> ACTIVITY:
Nothing beyond the line containing "Bilder anschauen (189, 1318)" is to be printed; print exactly each line from the start of the records below through that line, leaving out pictures.

☆ ☆ ☆ ☆

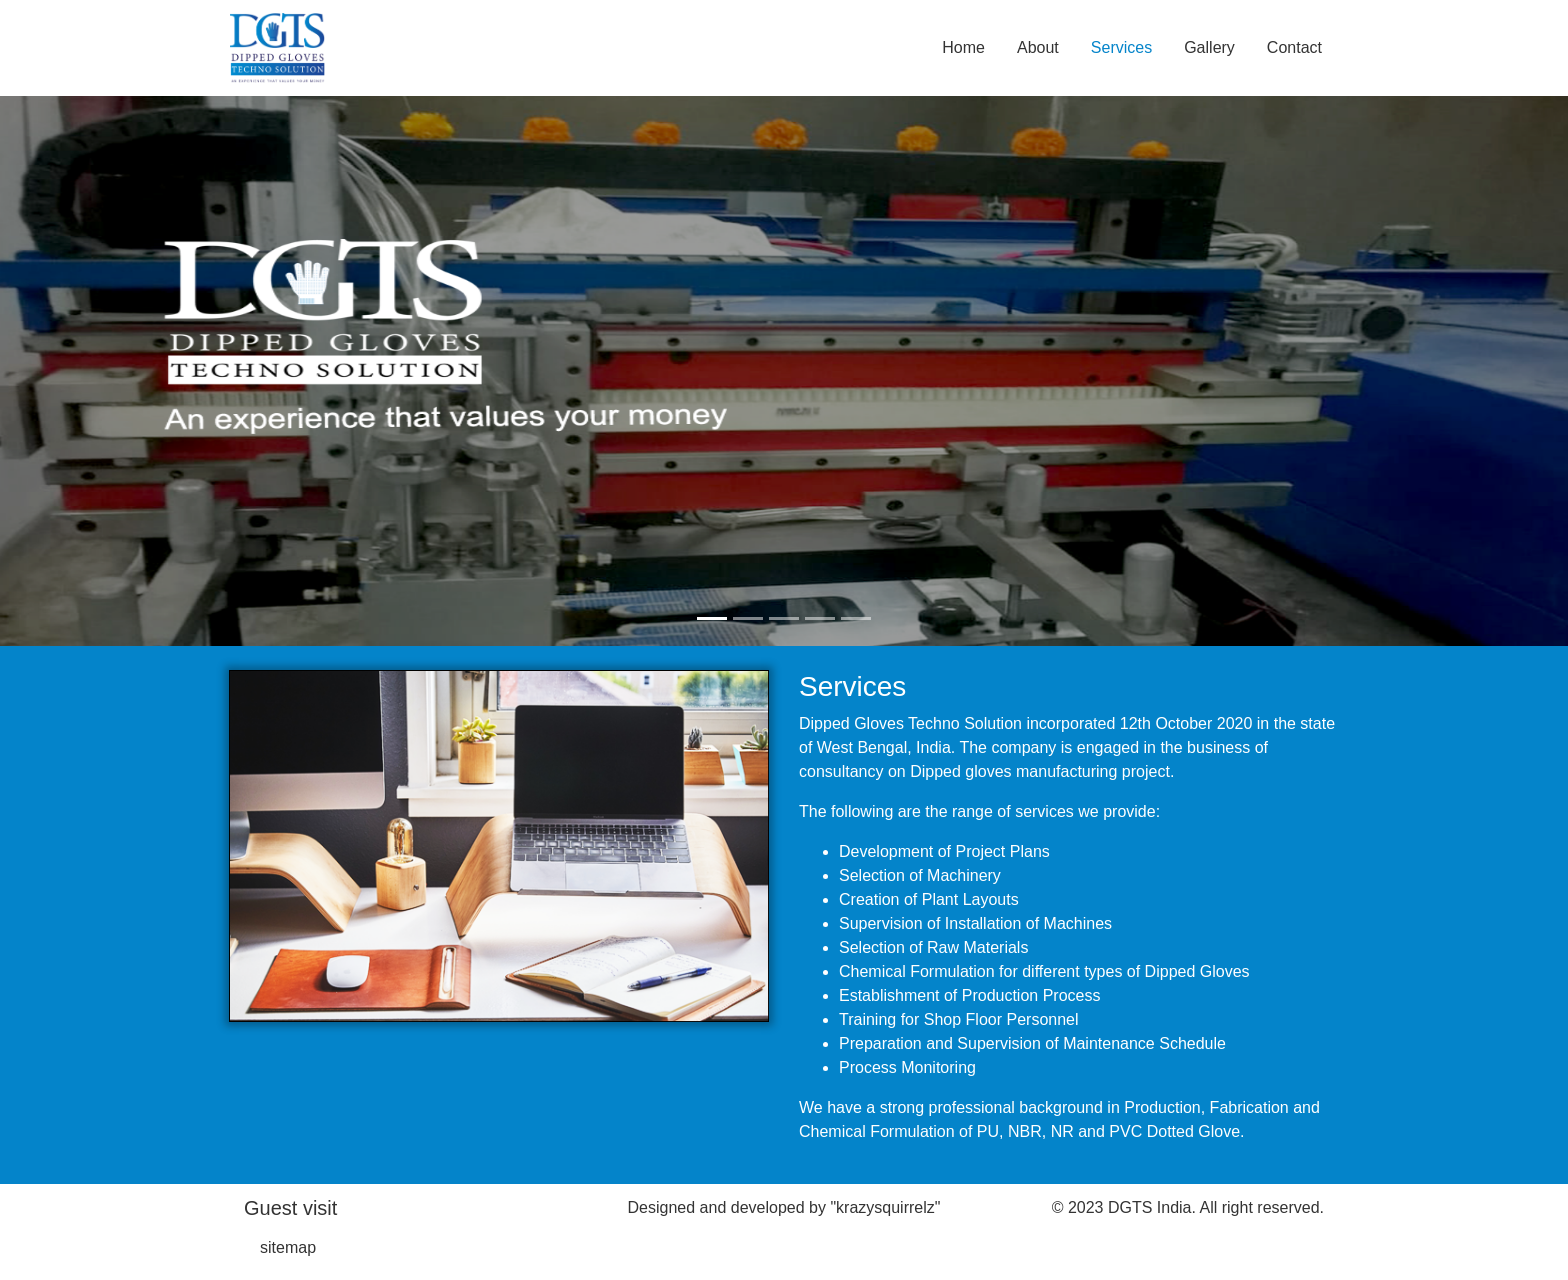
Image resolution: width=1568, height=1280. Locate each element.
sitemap (288, 1247)
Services (1121, 47)
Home (963, 47)
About (1038, 47)
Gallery (1209, 47)
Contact (1294, 47)
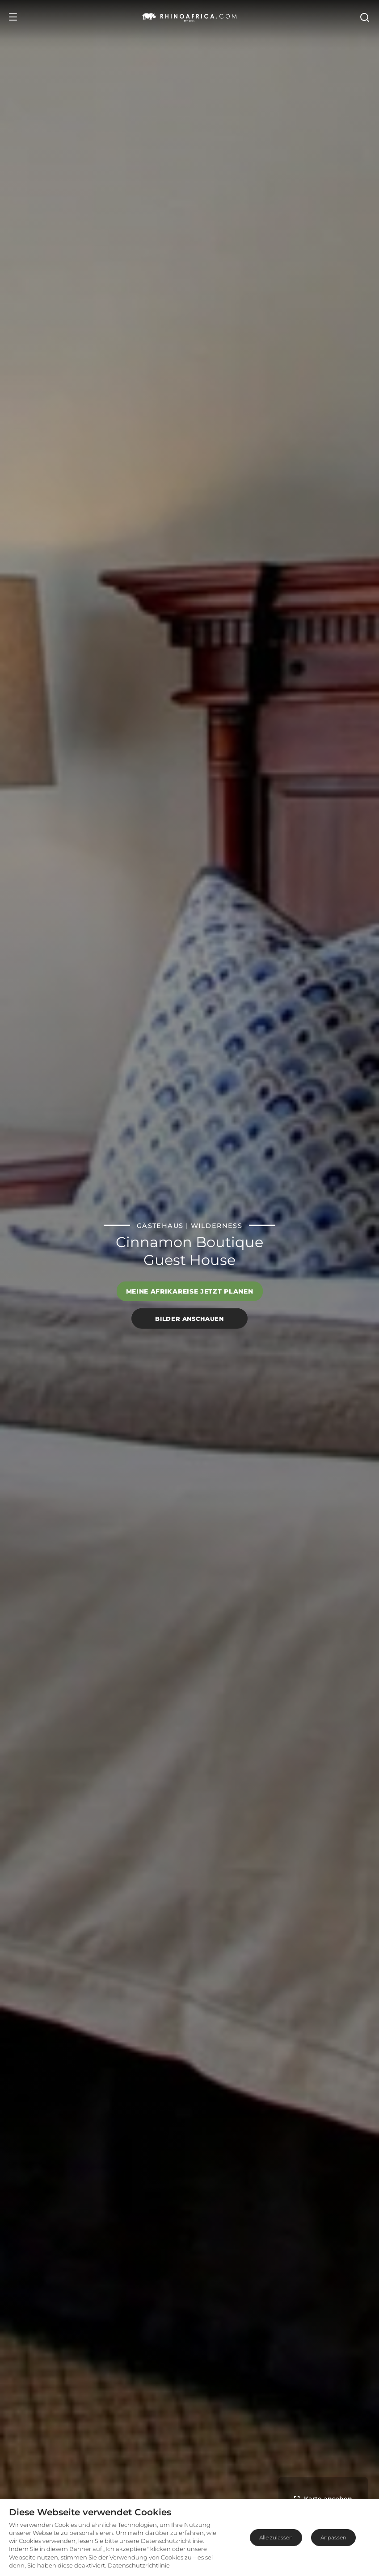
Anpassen (333, 2537)
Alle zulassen (276, 2537)
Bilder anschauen (189, 1318)
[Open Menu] (13, 17)
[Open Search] (364, 17)
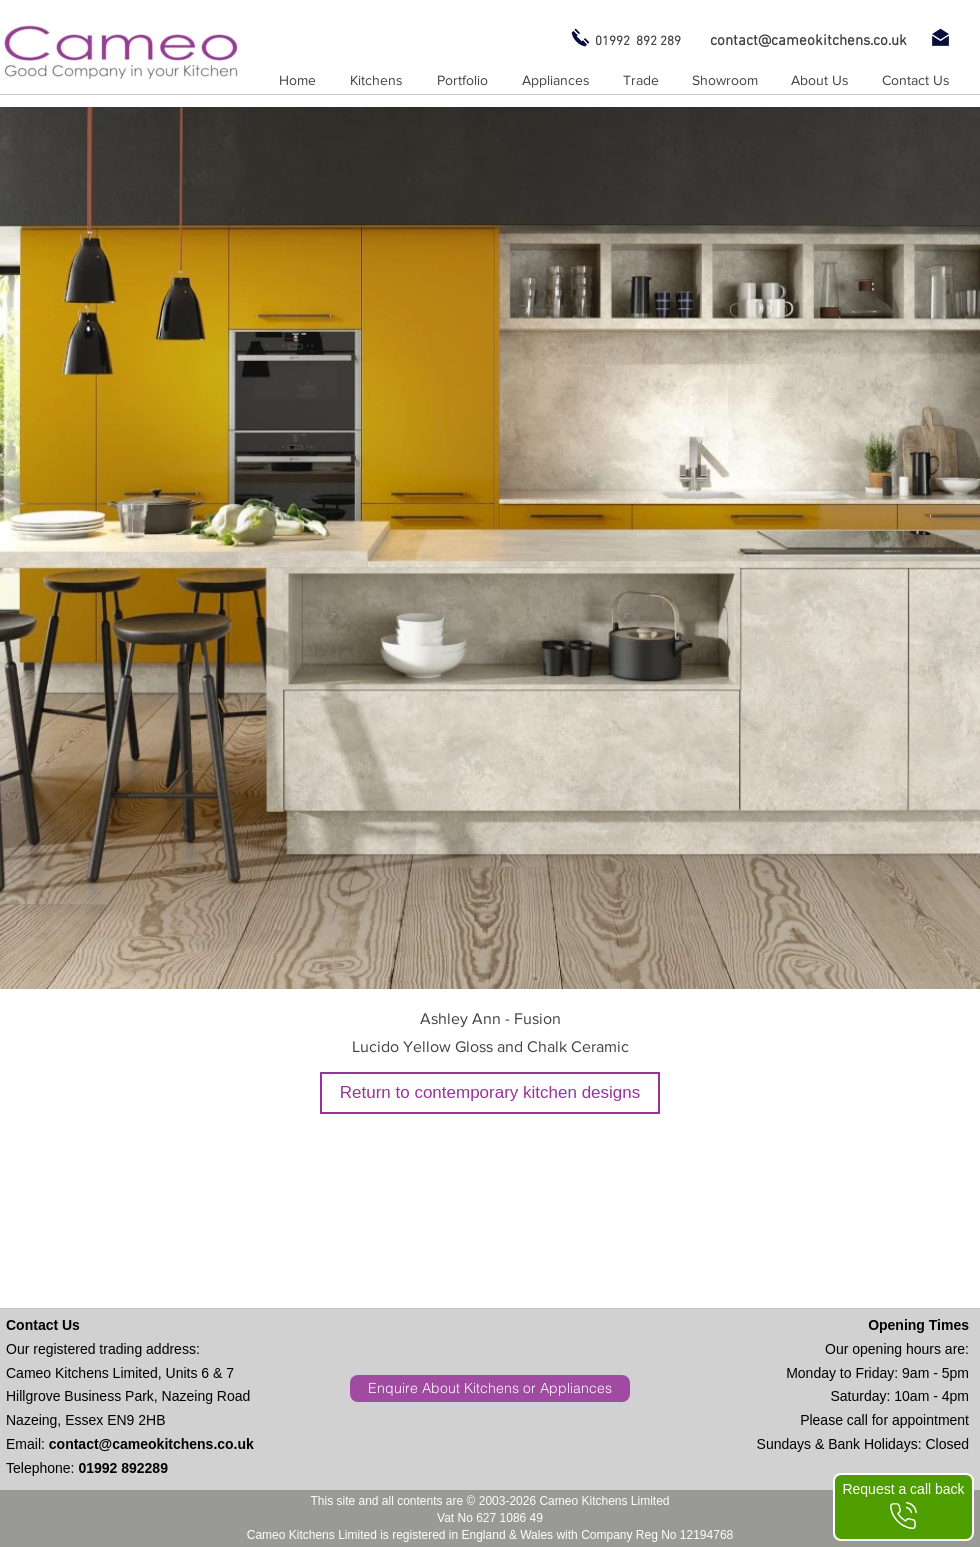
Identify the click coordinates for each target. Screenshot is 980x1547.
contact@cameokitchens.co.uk (151, 1444)
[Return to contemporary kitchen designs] (490, 1093)
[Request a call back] (903, 1507)
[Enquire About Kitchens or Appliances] (490, 1388)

☆ ☆ ☆ ☆

> REPLY TO THE EXERCISE:
Image resolution: width=1568, height=1280. Locate each element.
sitemap (288, 1247)
Services (1121, 47)
Home (963, 47)
About (1038, 47)
Gallery (1209, 47)
Contact (1294, 47)
Anpassen (333, 2537)
Alle zulassen (276, 2537)
Bilder anschauen (189, 1318)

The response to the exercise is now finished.